La generalización es un arma de destrucción masiva, implacable, indiscriminada. Sin embargo, no estoy de acuerdo con Buenafuente. No creo que sea lo mismo tener una empresa que ser un empresario. Y lo que, desde luego, parece incuestionable es que a mayor poder empresarial, mayor intención de chulearle el dinero y los derechos a tus trabajadores, eso sin contar la curiosa tendencia a pagar impuestos fuera de España. ¡Uy, acabo de generalizar! Supongo que cuando uno se siente representado por la CEOE sabe a lo que se arriesga.

He llegado a un momento en mi vida en el que los señores de la CEOE no me merecen ningún respeto ni admiración. Quizá a título individual, en el tú a tú, lo mismo me llevo una sorpresa pero cuando opinan en colectivo, me desagradan tanto como cuando veo a una manada de hienas atacando a una cebra en un documental de La 2. Aunque siempre habrá un empresario que me hable de las leyes de la naturaleza.

Competitividad. Esa es la palabra que más les gusta últimamente y que más veces escucharán ustedes de sus labios. A la sombra de esa palabra, que como es larga casi parece un porche, se sientan ellos a la fresca, fumándose un puro para alimentar el tópico, comentando que si China por aquí, que si India por allá, y aplaudiendo la reforma laboral del PP. Esa palabra, así suelta, no debería acarrear ninguna connotación negativa. En el fondo, estamos hablando de la capacidad de ofrecer un precio menor por una determinada calidad. La optimización de la satisfacción del consumidor. Pero, ¿qué quiere decir un empresario (español) cuando habla de competitividad?

Zhang es un hombre de 47 años que trabajaba en China fabricando objetos de plástico. Entre esas piezas hay lápidas que suelen exportarse a Estados Unidos para cubrir la demanda de ese producto al llegar Halloween. Cuando una mujer norteamericana abrió su compra, en el estado de Oregón, se encontró una carta manuscrita de Zhang. “Señor: si compra este producto con regularidad, por favor, reenvíe esta misiva a la Organización de Derechos Humanos”. Sobre un papel cebolla, la letra de Zhang narraba como el gobierno comunista chino le tenía recluido, junto a miles de presos políticos, en un campo de concentración al noreste de China.
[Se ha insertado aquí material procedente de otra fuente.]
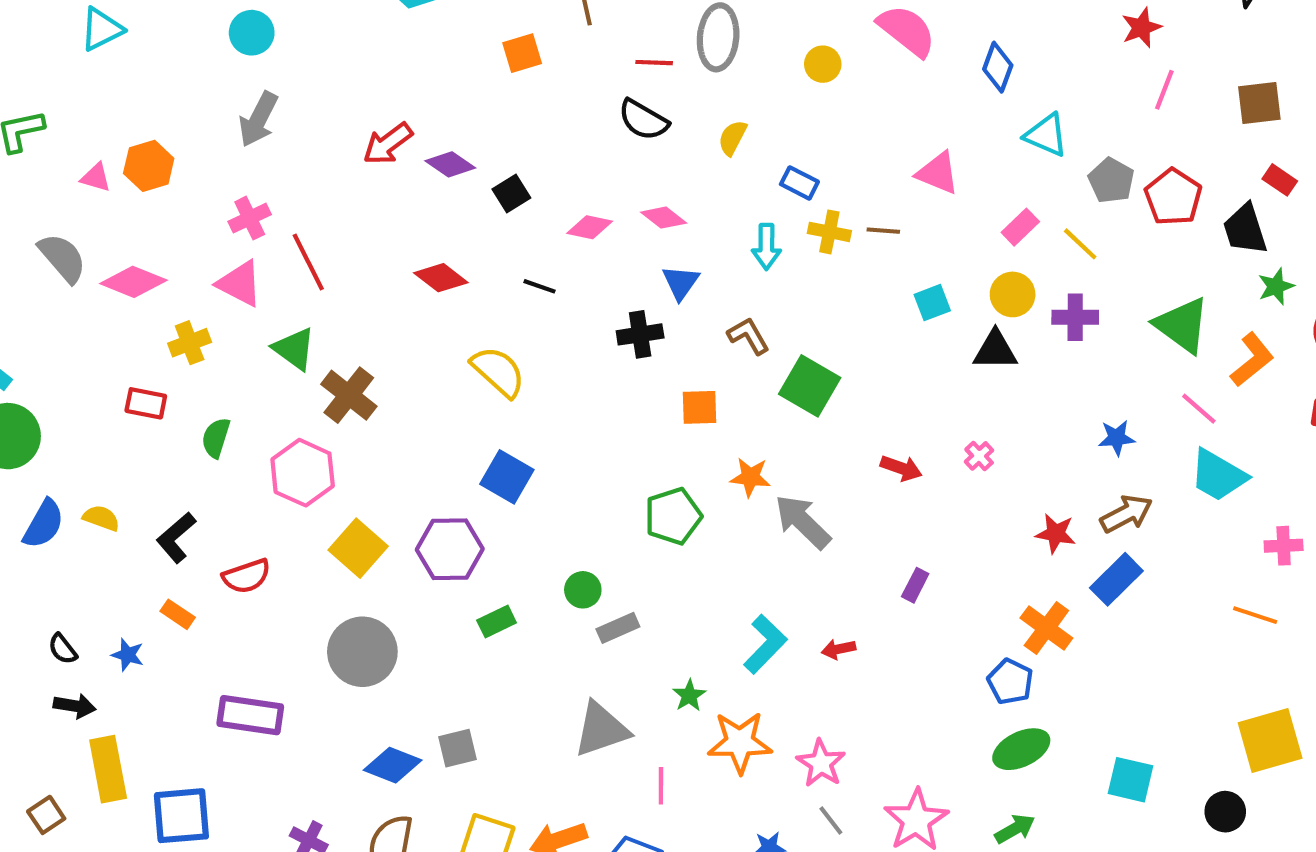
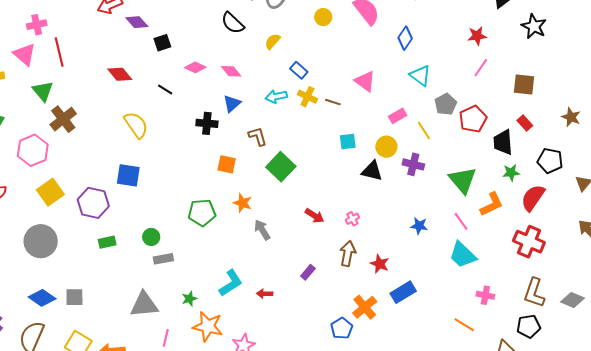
cyan arrow: (766, 247) -> (276, 96), turned 65
blue square: (507, 477) -> (128, 175), turned -35
brown arrow: (1126, 514) -> (348, 253), moved, turned -65
gray arrow: (803, 522) -> (262, 230), size x0.7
Dentro del programa de ‘reeducación a través del trabajo’, China ocupa a los presos de ‘crímenes’ de menor gravedad –libertad de religión y pensamiento- para que colaboren en la fabricación del producto con jornadas laborales de 15 horas al día, 7 días a la semana. Por supuesto, gratis.

Sharmine es una mujer de 20 años que trabaja en una de las 300 curtidurías que hay en Hazaribagh, un suburbio de la capital de Bangladesh, el primer productor de cuero barato del mundo. La jornada laboral de estas empresas suele ser de 12 horas diarias ganando un máximo de 40 euros al mes. Sin embargo, Sharmine se siente afortunada el mes que gana 14 euros. No tiene cobertura médica. Trabaja sin contrato. No se le pagan las horas extras. Si se ausenta media jornada, cuenta como si hubiera faltado todo el día. Si se pone enferma, también cuenta como falta. No tiene vacaciones. Al trabajar, sin formación y apenas protección, en contacto con los productos químicos que se emplean en el proceso del curtido, suelen desarrollar enfermedades que provocan que el 90 por ciento de esos trabajadores no llegue a cumplir 50 años. Ellos y ellas aceptan esas condiciones inhumanas porque el 40 por ciento de la población de Bangladesh está en paro. Pero esta industria le proporciona al país 350 millones de euros al año. Y aunque dispongan de una legislación que marca unos mínimos en materia laboral y sanitaria, los empresarios saben que burlando la ley obtienen más beneficios.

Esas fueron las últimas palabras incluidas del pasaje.